Lisa Asato / Ka Wai Ola

University of Hawai'i doctoral student Kekuewa Kikiloi is helping to raise the next generation of archaeologists. Kikiloi is featured in a new TV series, Tuesdays on PBS Hawai'i, that's helping middle school students to unlock the mysteries of archaeological sites around the Pacific.

Columnist photo

Kikiloi's 10-minute episode (Pacific Clues, program two), takes students to two remote northwestern Hawaiian Islands, Nihoa and Mokumanamana, where he has employed coral-dating technology to help determine the age of heiau, and surveyed and mapped well-preserved archaeological sites.

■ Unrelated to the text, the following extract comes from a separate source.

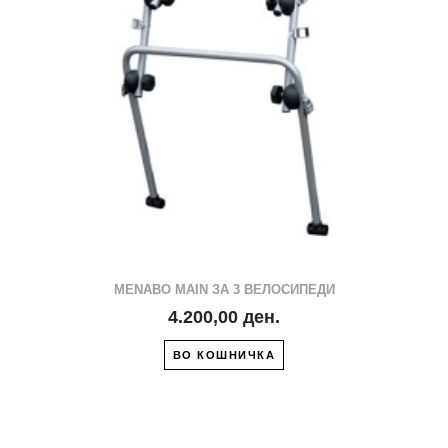
MENABO MAIN ЗА 3 ВЕЛОСИПЕДИ
4.200,00 ден.
ВО КОШНИЧКА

“It's kind of like the lost city of Babylon there,” Kikiloi said by phone as he was sailing to Nihoa for a recent field study. “On Nihoa you have everything like ceremonial sites, house platforms, rock shelters, shrines, agricultural terraces – just a lot of artifacts still lying around. … It's like you're going back in time.”

Travel back in time with Pacific Clues, airing through Dec. 1 at 12:50 p.m., following the 12:30 showing of Stories to Tell, a new series about how the Civil War reached into the Pacific. Both nine-part series are produced by the state Department of Education's Teleschool Branch, led by director/producer Ann Marie Kirk, an award-winning documentary filmmaker. For information, email pacificclues@gmail.com.

Shows repeat Thursdays and Saturdays on Educational Channel 56. Previously aired episodes – including Kikiloi's – may also be viewed online at teleschool.k12.hi.us by clicking on TV Programs and scrolling down to Stories to Tell and Pacific Clues. The shows will re-air in the spring on channel 56.